WORK TO BE COMPLETED:
Show me each line of the listing below where the word "kredytu" appears.

[Start of section]

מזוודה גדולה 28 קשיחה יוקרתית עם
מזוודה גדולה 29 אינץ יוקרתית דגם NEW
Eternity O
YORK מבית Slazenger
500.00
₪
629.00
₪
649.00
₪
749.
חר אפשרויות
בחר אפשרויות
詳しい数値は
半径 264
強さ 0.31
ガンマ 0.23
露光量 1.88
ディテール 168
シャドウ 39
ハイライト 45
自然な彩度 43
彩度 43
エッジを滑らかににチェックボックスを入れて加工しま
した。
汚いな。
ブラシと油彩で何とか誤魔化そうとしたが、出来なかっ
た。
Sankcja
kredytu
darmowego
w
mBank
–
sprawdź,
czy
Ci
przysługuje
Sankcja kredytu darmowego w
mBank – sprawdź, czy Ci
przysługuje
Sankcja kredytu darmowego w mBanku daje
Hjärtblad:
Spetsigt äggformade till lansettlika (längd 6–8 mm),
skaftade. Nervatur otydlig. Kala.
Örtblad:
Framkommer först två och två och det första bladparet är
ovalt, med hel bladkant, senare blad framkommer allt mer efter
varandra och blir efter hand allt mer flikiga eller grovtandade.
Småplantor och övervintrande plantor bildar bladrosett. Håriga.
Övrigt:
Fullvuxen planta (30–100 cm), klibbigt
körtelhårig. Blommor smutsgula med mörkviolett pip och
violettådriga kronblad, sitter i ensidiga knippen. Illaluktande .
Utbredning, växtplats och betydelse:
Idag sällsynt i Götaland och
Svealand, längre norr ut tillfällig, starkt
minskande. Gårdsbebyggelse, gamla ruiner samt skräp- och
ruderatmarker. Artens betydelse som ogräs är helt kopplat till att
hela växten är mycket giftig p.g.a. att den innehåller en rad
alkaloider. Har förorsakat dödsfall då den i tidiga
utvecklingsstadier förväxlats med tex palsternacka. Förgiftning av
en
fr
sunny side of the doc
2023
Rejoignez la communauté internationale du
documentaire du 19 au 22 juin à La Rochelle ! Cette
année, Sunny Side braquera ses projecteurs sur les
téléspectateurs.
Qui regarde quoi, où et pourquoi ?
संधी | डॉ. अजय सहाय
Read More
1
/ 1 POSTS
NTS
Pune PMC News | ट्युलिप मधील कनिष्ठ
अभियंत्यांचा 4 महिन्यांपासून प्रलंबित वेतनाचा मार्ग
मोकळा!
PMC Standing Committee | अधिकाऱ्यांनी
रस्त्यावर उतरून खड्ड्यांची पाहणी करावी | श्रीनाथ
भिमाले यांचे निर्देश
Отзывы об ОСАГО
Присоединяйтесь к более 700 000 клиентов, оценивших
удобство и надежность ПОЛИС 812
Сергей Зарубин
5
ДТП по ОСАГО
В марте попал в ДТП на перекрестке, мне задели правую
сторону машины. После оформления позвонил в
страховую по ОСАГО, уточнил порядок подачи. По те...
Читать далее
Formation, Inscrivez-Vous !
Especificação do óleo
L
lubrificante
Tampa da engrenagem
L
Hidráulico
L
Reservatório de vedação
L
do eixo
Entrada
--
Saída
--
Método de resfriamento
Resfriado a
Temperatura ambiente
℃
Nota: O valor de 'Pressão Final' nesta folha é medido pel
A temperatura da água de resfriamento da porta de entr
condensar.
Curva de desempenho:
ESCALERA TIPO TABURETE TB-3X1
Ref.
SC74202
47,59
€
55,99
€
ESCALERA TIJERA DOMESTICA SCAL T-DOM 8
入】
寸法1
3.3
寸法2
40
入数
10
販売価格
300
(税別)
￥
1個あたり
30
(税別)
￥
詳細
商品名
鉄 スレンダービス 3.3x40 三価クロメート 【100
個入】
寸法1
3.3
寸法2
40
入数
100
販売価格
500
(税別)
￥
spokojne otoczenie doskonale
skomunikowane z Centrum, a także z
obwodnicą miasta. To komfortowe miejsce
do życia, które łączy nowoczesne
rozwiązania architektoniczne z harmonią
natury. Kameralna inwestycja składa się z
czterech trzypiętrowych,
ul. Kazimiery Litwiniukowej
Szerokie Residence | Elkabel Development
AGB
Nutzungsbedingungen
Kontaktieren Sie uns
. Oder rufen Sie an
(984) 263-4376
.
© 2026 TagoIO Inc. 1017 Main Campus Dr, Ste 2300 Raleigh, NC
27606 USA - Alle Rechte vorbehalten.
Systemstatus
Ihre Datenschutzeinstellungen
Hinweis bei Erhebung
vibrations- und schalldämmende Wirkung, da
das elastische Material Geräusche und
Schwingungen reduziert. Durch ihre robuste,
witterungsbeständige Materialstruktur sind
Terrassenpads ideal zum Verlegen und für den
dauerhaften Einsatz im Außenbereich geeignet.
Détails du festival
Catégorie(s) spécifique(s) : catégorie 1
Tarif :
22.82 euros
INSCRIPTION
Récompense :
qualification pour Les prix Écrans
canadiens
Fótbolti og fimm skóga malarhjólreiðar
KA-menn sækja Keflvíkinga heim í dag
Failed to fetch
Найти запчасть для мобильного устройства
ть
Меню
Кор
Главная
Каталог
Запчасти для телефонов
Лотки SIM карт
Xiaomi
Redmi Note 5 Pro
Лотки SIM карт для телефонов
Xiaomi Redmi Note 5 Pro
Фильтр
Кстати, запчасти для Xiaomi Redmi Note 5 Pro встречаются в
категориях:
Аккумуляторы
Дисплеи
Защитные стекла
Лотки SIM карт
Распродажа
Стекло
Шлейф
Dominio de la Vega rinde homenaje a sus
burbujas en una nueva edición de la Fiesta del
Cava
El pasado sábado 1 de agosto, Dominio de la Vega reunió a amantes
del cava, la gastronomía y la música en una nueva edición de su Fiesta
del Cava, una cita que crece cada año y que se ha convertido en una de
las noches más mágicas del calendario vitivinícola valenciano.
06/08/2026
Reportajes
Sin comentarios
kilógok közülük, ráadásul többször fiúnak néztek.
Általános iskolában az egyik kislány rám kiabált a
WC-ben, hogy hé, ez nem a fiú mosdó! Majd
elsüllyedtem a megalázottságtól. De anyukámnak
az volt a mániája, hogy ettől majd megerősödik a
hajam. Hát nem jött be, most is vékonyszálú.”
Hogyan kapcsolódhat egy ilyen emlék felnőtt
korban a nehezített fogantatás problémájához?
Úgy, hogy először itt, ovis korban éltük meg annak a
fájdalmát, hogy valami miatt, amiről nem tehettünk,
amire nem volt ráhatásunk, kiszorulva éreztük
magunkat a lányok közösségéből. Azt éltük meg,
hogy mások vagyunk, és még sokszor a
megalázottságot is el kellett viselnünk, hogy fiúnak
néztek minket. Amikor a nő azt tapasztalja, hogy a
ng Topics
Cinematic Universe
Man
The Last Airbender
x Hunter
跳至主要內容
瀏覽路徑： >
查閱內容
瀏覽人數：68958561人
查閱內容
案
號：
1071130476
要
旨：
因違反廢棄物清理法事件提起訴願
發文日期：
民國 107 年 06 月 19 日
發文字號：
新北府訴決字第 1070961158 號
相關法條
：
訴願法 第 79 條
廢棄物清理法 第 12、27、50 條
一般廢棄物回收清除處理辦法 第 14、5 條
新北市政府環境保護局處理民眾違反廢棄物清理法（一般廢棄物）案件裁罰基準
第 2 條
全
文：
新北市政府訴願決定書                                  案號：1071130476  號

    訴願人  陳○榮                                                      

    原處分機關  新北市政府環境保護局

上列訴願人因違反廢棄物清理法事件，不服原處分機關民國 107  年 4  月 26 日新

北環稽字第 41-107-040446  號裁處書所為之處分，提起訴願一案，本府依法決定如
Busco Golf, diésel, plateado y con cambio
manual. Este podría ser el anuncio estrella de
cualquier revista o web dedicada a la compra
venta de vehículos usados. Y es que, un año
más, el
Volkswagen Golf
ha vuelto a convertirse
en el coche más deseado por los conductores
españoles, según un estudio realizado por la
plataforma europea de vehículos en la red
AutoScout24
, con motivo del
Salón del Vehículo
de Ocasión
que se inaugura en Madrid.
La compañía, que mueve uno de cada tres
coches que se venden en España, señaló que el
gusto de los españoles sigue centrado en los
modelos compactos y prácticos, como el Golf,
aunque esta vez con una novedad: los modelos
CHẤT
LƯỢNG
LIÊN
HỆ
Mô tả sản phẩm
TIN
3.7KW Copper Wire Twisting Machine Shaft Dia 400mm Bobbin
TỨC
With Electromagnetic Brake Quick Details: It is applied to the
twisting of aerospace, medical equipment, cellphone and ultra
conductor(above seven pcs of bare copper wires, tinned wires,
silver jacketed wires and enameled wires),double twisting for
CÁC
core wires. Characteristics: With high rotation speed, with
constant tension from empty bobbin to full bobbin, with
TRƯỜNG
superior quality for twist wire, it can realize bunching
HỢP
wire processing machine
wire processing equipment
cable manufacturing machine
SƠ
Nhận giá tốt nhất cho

[End of section]

ANSWER TO THIS TASK:
kredytu
Sankcja kredytu darmowego w
Sankcja kredytu darmowego w mBanku daje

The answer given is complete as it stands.